Déjà vu—that uncanny feeling of having experienced a situation before—has eluded explanation for centuries. Now the first study to use virtual reality to model the phenomenon in the laboratory is helping demystify the spooky illusion, revealing that the layout of a scene can trigger it.
Previous studies of déjà vu suggested the bizarre feeling most commonly concerns places. As such, cognitive psychologist Anne Cleary at Colorado State University in Fort Collins and her colleagues wanted to see if spaces modeled in virtual reality could experimentally replicate the striking experience.
The scientists had college students wear head-mounted video displays that immersed them in a 3-D virtual-reality depiction of a village of structures they called "Deja ville," which Cleary devised. The locale, created with the game The Sims 2 incorporated 128 scenes that were divided into pairs that secretly had objects such as chairs and artwork in the same places on a grid to create identical layouts in space.
The researchers found déjà vu most often occurred when new scenes were very similar to previously experienced scenes in terms of their spatial layout but not similar enough that people consciously recognized the resemblance. For instance, a virtual-reality museum scene might seem familiar because it had the same configuration as an earlier courtyard scene—the location of the central statue relative to the benches and rugs in the museum was the same as the location of the central potted plant relative to bushes and plants in the courtyard.
"One reason for the jarring sense that accompanies déjà vu may be the contrast between the sense of newness and the simultaneous sense of oldness—something unfamiliar should not also feel familiar," Cleary says. "A situation that resembles one in memory may be a particularly good candidate for producing that simultaneous recognition of newness alongside a sense of familiarity." Cleary and her colleagues detailed their findings in the June issue of Consciousness and Cognition.
There are many other theories about the origins of déjà vu, none of which are mutually exclusive, Cleary notes.
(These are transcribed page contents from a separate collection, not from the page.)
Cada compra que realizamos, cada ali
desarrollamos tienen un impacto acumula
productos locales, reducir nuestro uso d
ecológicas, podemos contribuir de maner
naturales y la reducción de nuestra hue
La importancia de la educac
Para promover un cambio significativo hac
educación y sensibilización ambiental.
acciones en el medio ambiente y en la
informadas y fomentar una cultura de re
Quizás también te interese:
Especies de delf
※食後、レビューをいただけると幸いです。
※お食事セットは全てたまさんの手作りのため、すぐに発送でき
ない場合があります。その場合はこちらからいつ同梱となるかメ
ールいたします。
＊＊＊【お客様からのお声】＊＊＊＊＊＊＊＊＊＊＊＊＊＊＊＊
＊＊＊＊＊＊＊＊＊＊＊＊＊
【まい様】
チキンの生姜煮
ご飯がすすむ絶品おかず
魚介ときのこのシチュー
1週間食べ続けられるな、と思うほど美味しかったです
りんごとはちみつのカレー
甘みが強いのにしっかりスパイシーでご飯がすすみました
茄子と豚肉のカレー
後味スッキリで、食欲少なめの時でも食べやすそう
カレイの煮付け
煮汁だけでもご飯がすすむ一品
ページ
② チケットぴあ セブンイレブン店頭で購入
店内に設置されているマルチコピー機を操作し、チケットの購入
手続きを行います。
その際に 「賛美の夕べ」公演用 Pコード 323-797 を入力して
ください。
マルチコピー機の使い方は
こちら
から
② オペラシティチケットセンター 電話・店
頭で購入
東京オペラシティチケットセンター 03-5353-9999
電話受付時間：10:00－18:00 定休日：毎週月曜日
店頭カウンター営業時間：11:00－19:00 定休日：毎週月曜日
For example, instead of a scene's layout sparking déjà vu, perhaps a single familiar element within an otherwise novel scene might produce the feeling. "We in fact have another virtual-reality study going on right now where we are investigating and finding support for this hypothesis," she says. Another possibility could lie in whether a person was distracted when they first experienced a scene, making it more difficult to recall with any detail. Such circumstances could increase the likelihood of later déjà vu because a greater variety of scenes could match that vague memory.
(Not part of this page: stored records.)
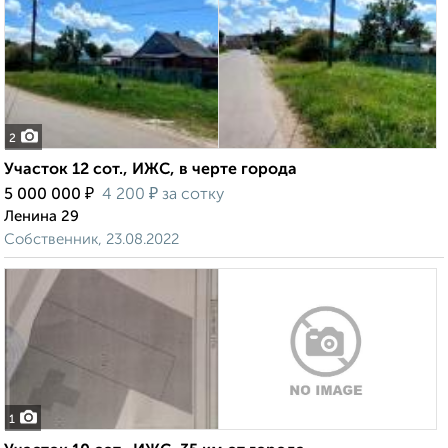
2
Участок 12 сот., ИЖС, в черте города
₽
₽
5 000 000
4 200
за сотку
Ленина 29
Собственник, 23.08.2022
1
"Déjà vu has been an elusive phenomenon—something we have all experienced, but has been very difficult to isolate in the lab. Cleary's method provides for a way of consistently eliciting déjà vu in the lab so that we can uncover the mechanisms behind it," says cognitive psychologist Bennett Schwartz of Florida International University in Miami, who did not take part in this research.
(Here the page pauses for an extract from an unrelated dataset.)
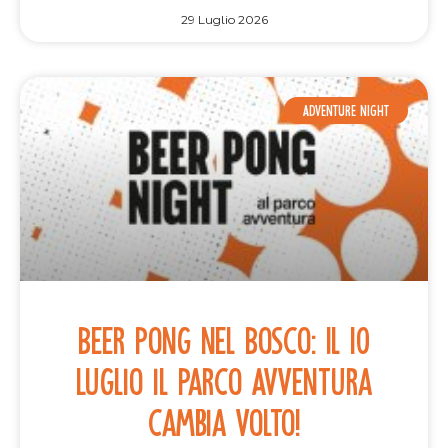
29 Luglio 2026
ADVENTURE NIGHT
Beer Pong nel Bosco: Il 10
Luglio il Parco Avventura
cambia volto!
As to whether or not the feeling that Cleary and her colleagues analyzed is the real feeling of déjà vu, "it's an amazing analogue," Schwartz observes. For example, he was on vacation for the first time in Scotland and experienced déjà vu while touring a castle. At the end of the tour he saw photographs from a movie he had seen five years earlier that had been shot in part at the castle. "Thus, I had seen the castle in the movie but I could not recall the specifics that would have allowed me to resolve the déjà vu until I saw the photos in the gift shop," Schwartz recollects. "I have heard many similar stories from others. So yes, I think Dr. Cleary's methodology captures something very real about déjà vu and is immediately applicable to any sensible explanation of déjà vu—that is, those explanations that do not involve a 'glitch in the Matrix.'"
This idea of misplaced familiarity not only helps provide an explanation for déjà vu other than superstition but also could help treat patients with memory problems.
"Our findings suggest that when people fail to retrieve something from memory, they can often still have a sense about their memories despite the failure to access the memory that is responsible for that sense," Cleary says. "People who are impaired at memory retrieval may benefit from training in how to rely on familiarity or intuition."
Even in people without memory afflictions, a better understanding of the feelings of familiarity and intuition may help solve problems. "In his book The Girl with The Dragon Tattoo, Stieg Larsson wrote about a gut feeling that the main character keeps having upon studying a picture album," Cleary observes, noting that the character Blomkvist cannot identify what in the set of pictures is causing the feeling that there is something of interest there, something that may help him to solve the case he's working on. "This illustrates how it might be beneficial for everyone, whether memory-impaired or not, to understand how such feelings of familiarity operate," Cleary asserts.
Virtual reality may also help scientists investigate other strange illusions that appear related to déjà vu. For déjà entendu, the feeling of having heard something before, one could incorporate sounds in virtual-reality scenarios. In the case of jamais vu—the feeling of novelty in response to something that should be familiar—some experts have speculated that this perception results from "oversaturation" of a memory, "such as when you stare at a word for too long and it starts to seem like it is not a word," Cleary says. "Perhaps there might be a way to investigate that idea in virtual reality by having people repeatedly experience the same scene."